So are the BRIC countries. The acronym was coined five years back by Goldman Sachs for the emerging behemoths: Brazil, Russia, India and China. At the time, Brazil gave the acronym brio but didn’t really belong. Its growth rates were anemic.
But Goldman Sachs didn’t get rich by getting it wrong — even on mortgages. Sure enough, Brazil’s BRIC status now looks rock-solid. Still, I got a shock when, gazing at CNBC as the incline on the treadmill’s “random” program steepened brutally, I deciphered the words “Brazil’s Investing Thrill” running across a screen.
What?
A little history is in order. I lived in Brazil in the 1980s when hyperinflation and debt defaults were the norm. People joked that the only way out was Galeão — Rio de Janeiro’s international airport.
They liked to recall that the author Stefan Zweig, arriving in Brazil from Nazi Europe, coined the phrase “País do Futuro” (“Country of the Future”) — and then killed himself. Charles de Gaulle’s Brazil verdict seemed irrefutable: not a serious country.
Now, fast-forward two decades. Foreign reserves hit $195 billion at the end of April. The real keeps rising against the dollar. Growth was 5.4 percent last year and won’t be far short of that in 2008. The main Bovespa index in São Paolo is up about 13 percent in dollar terms this year. Standard & Poor’s just boosted the country’s sovereign debt to investment grade.
Investment grade! U.S. pension funds like that. Brazil’s investing thrill!
Sorry about all the numbers. They’re not the point. The point is countries really do get re-branded.
Germany is a harmless place these days incapable of summoning a frisson. Russia has no ideology worth its name: it produces more tennis players than dialectics. As for Brazil, it’s no longer defined by Pelé, pistols and poverty, although there are still plenty of the latter two.
As it happened, when I saw CNBC’s paean to Brazil, I’d just returned from there, and it had become clear to me that oil, ethanol, land and water have produced a moment of Brazilian alchemy. Energy is the country’s new brand.
Some 35 years after the first oil shock, Brazil has moved from dependence on imports to self-sufficiency while the United States still relies on imported oil for more than half its needs. In the same period, Brazil has developed the world’s most advanced ethanol program, based on sugar cane, while the U.S. corn ethanol program is essentially a wasteful folly of dubious carbon offset merits.
You don’t have to be suffering on a treadmill to get irked about this.

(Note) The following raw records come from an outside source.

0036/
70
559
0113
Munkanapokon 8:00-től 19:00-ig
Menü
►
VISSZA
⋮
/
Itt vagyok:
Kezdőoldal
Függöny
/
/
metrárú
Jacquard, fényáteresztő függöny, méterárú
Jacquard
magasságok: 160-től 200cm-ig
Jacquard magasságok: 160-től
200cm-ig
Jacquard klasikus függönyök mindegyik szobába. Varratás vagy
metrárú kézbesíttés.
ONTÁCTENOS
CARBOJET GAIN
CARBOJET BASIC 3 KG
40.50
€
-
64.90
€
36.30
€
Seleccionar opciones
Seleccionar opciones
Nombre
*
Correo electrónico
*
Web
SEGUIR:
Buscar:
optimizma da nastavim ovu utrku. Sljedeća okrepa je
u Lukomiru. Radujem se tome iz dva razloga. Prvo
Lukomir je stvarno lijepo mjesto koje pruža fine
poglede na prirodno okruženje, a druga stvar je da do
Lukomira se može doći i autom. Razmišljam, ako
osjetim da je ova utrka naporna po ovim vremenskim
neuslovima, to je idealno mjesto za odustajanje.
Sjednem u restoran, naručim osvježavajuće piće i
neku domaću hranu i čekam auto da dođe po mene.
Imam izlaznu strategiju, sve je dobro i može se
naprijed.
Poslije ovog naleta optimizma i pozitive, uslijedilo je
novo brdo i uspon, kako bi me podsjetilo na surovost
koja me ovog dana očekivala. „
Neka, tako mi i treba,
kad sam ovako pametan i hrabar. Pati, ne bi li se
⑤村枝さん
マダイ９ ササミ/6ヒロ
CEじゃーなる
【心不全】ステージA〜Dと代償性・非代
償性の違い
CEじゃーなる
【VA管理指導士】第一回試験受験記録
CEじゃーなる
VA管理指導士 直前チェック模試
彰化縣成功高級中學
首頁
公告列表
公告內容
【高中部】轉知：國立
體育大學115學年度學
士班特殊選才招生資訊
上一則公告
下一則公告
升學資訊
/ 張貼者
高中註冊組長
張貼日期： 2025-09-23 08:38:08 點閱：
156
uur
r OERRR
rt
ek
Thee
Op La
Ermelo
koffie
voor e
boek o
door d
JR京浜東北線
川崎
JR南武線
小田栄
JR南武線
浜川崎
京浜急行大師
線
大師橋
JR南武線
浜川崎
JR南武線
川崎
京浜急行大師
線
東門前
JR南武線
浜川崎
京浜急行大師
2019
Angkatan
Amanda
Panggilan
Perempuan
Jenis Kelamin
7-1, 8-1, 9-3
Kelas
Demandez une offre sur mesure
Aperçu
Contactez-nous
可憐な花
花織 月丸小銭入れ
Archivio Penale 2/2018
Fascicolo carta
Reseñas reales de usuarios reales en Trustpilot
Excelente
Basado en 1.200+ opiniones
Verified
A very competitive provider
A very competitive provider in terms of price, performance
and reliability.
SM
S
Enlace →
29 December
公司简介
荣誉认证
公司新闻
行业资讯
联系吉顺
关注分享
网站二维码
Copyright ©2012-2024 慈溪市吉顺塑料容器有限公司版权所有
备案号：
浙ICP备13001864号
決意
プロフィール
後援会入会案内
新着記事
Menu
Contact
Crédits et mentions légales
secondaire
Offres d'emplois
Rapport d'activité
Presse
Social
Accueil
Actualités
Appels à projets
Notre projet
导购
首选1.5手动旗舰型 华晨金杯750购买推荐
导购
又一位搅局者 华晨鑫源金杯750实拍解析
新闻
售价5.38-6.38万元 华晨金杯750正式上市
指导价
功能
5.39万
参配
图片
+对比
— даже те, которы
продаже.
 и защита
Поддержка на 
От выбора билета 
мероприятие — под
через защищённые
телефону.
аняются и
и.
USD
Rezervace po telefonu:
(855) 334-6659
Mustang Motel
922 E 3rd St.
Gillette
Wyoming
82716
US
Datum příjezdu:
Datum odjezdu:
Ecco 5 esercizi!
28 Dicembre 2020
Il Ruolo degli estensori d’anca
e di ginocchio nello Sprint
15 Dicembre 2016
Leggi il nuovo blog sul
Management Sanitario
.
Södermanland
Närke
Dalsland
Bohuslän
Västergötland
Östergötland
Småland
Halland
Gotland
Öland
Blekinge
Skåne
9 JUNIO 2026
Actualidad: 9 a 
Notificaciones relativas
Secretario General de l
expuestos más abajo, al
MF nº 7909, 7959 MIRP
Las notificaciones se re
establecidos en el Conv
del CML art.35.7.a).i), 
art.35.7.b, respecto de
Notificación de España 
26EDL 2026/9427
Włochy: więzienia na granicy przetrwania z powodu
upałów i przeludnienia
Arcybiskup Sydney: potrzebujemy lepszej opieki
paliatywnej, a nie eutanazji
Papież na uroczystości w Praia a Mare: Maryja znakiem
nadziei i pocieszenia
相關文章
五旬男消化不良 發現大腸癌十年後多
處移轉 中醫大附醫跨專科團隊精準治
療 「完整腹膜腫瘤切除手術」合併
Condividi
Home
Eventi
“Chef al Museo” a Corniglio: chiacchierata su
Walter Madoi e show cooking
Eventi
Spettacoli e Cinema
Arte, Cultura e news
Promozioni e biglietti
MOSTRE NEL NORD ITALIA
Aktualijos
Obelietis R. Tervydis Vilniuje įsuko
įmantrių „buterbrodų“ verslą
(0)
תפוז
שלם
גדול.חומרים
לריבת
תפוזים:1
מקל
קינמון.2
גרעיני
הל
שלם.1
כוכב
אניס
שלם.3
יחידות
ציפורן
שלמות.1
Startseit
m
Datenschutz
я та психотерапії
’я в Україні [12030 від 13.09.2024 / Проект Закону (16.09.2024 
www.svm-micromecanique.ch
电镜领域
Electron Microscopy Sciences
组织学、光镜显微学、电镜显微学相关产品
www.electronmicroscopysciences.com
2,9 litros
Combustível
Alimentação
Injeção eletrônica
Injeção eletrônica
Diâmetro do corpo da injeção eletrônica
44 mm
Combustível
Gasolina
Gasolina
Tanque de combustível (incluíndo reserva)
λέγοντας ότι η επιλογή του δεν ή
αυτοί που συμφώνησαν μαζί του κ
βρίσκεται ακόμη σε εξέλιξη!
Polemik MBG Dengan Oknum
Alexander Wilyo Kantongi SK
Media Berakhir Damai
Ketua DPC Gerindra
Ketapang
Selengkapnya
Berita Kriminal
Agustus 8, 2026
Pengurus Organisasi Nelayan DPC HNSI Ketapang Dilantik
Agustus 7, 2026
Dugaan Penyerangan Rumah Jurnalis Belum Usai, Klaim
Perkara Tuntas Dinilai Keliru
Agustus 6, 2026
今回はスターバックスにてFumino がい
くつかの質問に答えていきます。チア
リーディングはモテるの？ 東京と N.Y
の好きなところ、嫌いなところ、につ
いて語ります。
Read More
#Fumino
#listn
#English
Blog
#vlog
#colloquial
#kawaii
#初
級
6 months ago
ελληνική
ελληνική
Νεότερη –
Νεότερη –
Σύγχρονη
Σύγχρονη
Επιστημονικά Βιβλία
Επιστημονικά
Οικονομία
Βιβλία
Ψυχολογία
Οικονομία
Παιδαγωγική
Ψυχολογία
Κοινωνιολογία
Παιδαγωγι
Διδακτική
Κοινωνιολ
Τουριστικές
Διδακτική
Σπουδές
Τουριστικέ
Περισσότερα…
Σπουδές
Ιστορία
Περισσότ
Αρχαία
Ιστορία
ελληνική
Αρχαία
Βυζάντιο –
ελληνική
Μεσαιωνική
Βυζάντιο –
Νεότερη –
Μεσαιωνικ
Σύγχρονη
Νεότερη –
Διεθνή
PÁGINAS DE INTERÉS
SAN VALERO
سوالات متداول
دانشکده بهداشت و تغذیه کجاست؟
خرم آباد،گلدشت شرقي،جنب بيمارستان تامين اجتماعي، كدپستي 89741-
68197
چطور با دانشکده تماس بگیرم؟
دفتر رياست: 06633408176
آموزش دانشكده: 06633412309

Corn is food. Turning it into fuel, which is costly and energy-intensive, removes nourishment from the global food supply. Subsidizing corn-ethanol production in Iowa also diverts land from soy, another important staple.
Sugar cane is not a staple. It’s eight times more productive than corn. It grows year round. It must be processed fast, so CO2-spewing transport to distant ethanol plants is impossible (unlike for corn).
Its leftover biomass can be used to produce electricity, enough, by some estimates, to provide a third of Brazil’s power needs by 2030. Ethanol already accounts for about 50 percent of car fuel in Brazil. The vast extent of unused arable land — only 16 percent is cultivated — offers enormous scope. At $40 per barrel-of-oil-equivalent in Brazil, sugar-cane ethanol makes strategic and economic sense.
Yet, the new U.S. farm bill extends the current steep ethanol import tariff — 54 cents a gallon — until 2010, to keep what Brazil makes out. The Iowa boondoggle marches on.
This is nuts. Let the right ethanol in, think in broadband about energy — and hook up those damn exercise bikes.